Unnamed: 0_level_0,Unnamed: 1_level_0,Unnamed: 2_level_0,Age,Age,Age
Unnamed: 0_level_1,Unnamed: 1_level_1,Embarked,C,Q,S
Sex,Survived,Pclass,Unnamed: 3_level_2,Unnamed: 4_level_2,Unnamed: 5_level_2
female,0,1,50.0,29.699118,13.5
female,0,2,29.699118,29.699118,36.0
female,0,3,20.7,28.1,23.688889
female,1,1,35.675676,33.0,33.619048
female,1,2,19.142857,30.0,29.091667
female,1,3,11.045455,17.6,22.548387
male,0,1,43.05,44.0,45.3625
male,0,2,29.5,57.0,33.414474
male,0,3,27.555556,28.076923,27.168478
male,1,1,36.4375,29.699118,36.121667


### Crosstab

Crosstab (Cross-tabulation) is a frequency table showing how two (or more) categorical variables interact.

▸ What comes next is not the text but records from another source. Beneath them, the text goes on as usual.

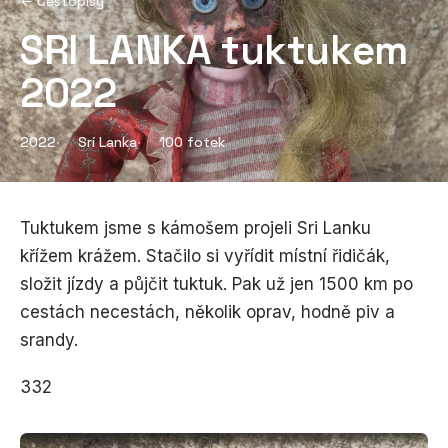
← Cestopisy
SRI LANKA tuktukem
2022
2022
Srí Lanka
100 fotek
Tuktukem jsme s kámošem projeli Sri Lanku
křížem krážem. Stačilo si vyřídit místní řidičák,
složit jízdy a půjčit tuktuk. Pak už jen 1500 km po
cestách necestách, několik oprav, hodně piv a
srandy.
332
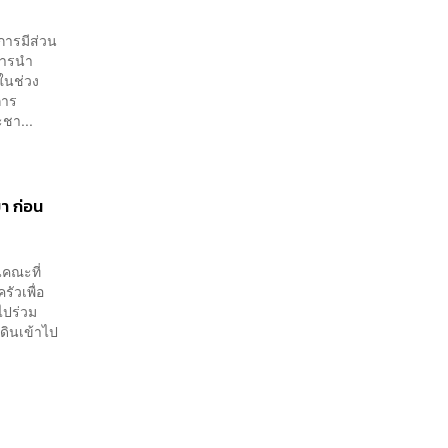
การมีส่วน
การนำ
ในช่วง
การ
ะชา...
มา ก่อน
นคณะที่
ัวเพื่อ
ไปร่วม
ดินเข้าไป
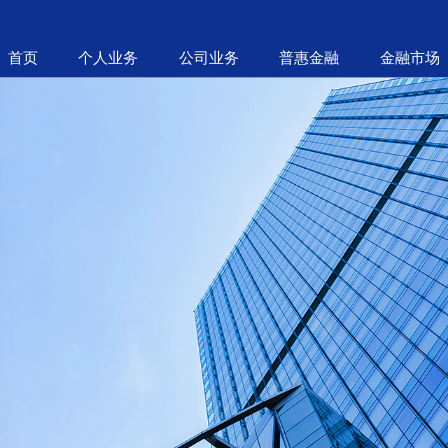
首页
个人业务
公司业务
普惠金融
金融市场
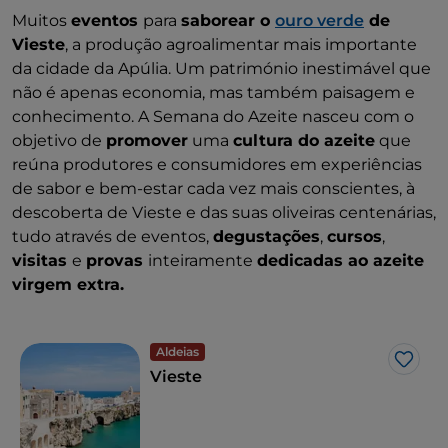
Muitos
eventos
para
saborear o
ouro verde
de
Vieste
, a produção agroalimentar mais importante
da cidade da Apúlia. Um património inestimável que
não é apenas economia, mas também paisagem e
conhecimento. A Semana do Azeite nasceu com o
objetivo de
promover
uma
cultura do azeite
que
reúna produtores e consumidores em experiências
de sabor e bem-estar cada vez mais conscientes, à
descoberta de Vieste e das suas oliveiras centenárias,
tudo através de eventos,
degustações
,
cursos
,
visitas
e
provas
inteiramente
dedicadas ao azeite
virgem extra.
Aldeias
Gost
Vieste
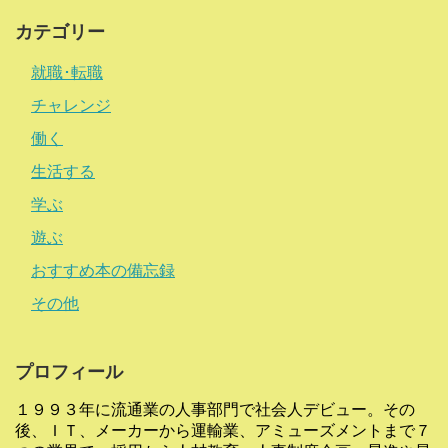
カテゴリー
就職･転職
チャレンジ
働く
生活する
学ぶ
遊ぶ
おすすめ本の備忘録
その他
プロフィール
１９９３年に流通業の人事部門で社会人デビュー。その
後、ＩＴ、メーカーから運輸業、アミューズメントまで７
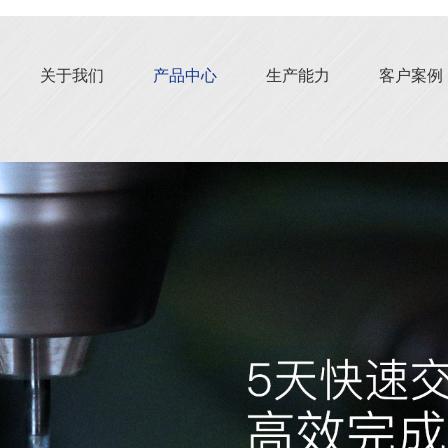
关于我们
产品中心
生产能力
客户案例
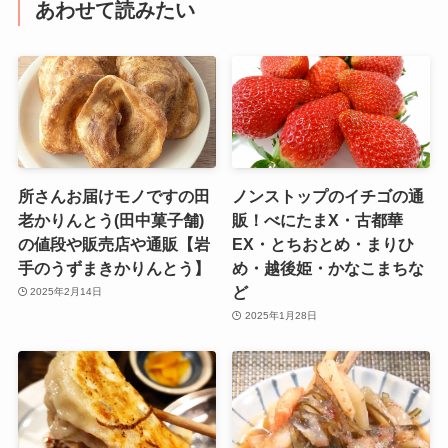
あわせて読みたい
所さんお届けモノですの田
ノンストップのイチゴの通
老かりんとう(田中菓子舗)
販！べにたまX・古都華
の値段や販売店や通販【岩
EX・とちおとめ・まりひ
手のうずまきかりんとう】
め・越後姫・かなこまちな
ど
2025年2月14日
2025年1月28日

It counts how many observations fall into each category combination.

While pivot_table is more general (allows aggregation with many functions), crosstab is specialized for counting & percentages.

| Feature / Aspect        | **Crosstab (`pd.crosstab`)**                                    | **Pivot Table (`pd.pivot_table`)**                                  |
| ----------------------- | --------------------------------------------------------------- | ------------------------------------------------------------------- |
| **Data Types**          | Mainly categorical (for frequencies)                            | Works with both categorical + numerical data                        |
| **Primary Purpose**     | Show frequency counts or proportions between categories         | Summarize and aggregate numerical data by categories                |
| **Default Aggregation** | Counts (frequency table)                                        | Mean (unless specified via `aggfunc`)                               |
| **Aggregation Options** | Limited (`aggfunc` possible, but usually count/proportion)      | Flexible: sum, mean, count, min, max, custom functions              |
| **Number of Variables** | Typically 2 (row vs column categories), supports more if nested | Can handle multiple `index`, `columns`, and multiple `values`       |
| **Normalization**       | Built-in with `normalize` (`index`, `columns`, `all`)           | No direct parameter (must normalize manually)                       |
| **Margins (Totals)**    | `margins=True` adds totals row/column                           | `margins=True` also supported                                       |
| **Complexity**          | Simpler, faster for categorical cross-tabulation                | More powerful, flexible for complex data summarization              |
| **Common Use Case**     | Contingency tables, chi-square tests, quick category comparison | Exploratory data analysis, business summaries, grouped aggregations |


In [None]:
import pandas as pd

df = pd.read_csv("titanic_train.csv")

ct = pd.crosstab(df['Sex'], df['Pclass'])
print("Crosstab:\n", ct)

In [None]:

pt = pd.pivot_table(df, index='Sex', columns='Pclass', values='Survived', aggfunc='mean')
print("\nPivot Table:\n", pt.round(2))


Use Crosstabs when you want to count or compare proportions between categorical variables.

Use Pivot Tables when you want flexible aggregations (sum, mean, etc.) across multiple variables.